Exercise description
A single number is wanted: how many lines of the data include the string "dann".

The data
=-=-=
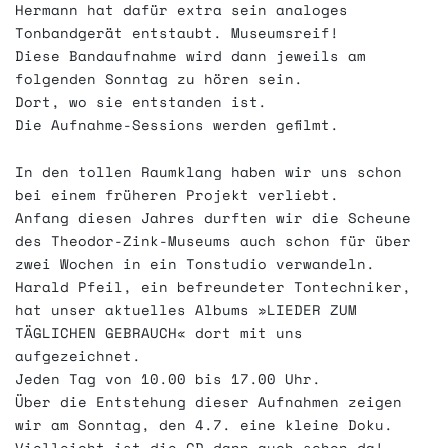
Hermann hat dafür extra sein analoges
Tonbandgerät entstaubt. Museumsreif!
Diese Bandaufnahme wird dann jeweils am
folgenden Sonntag zu hören sein.
Dort, wo sie entstanden ist.
Die Aufnahme-Sessions werden gefilmt.
In den tollen Raumklang haben wir uns schon
bei einem früheren Projekt verliebt.
Anfang diesen Jahres durften wir die Scheune
des Theodor-Zink-Museums auch schon für über
zwei Wochen in ein Tonstudio verwandeln.
Harald Pfeil, ein befreundeter Tontechniker,
hat unser aktuelles Albums »LIEDER ZUM
TÄGLICHEN GEBRAUCH« dort mit uns
aufgezeichnet.
Jeden Tag von 10.00 bis 17.00 Uhr.
Über die Entstehung dieser Aufnahmen zeigen
wir am Sonntag, den 4.7. eine kleine Doku.
Vielleicht ist die CD dann auch schon da!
=-=-=
Result of this task
2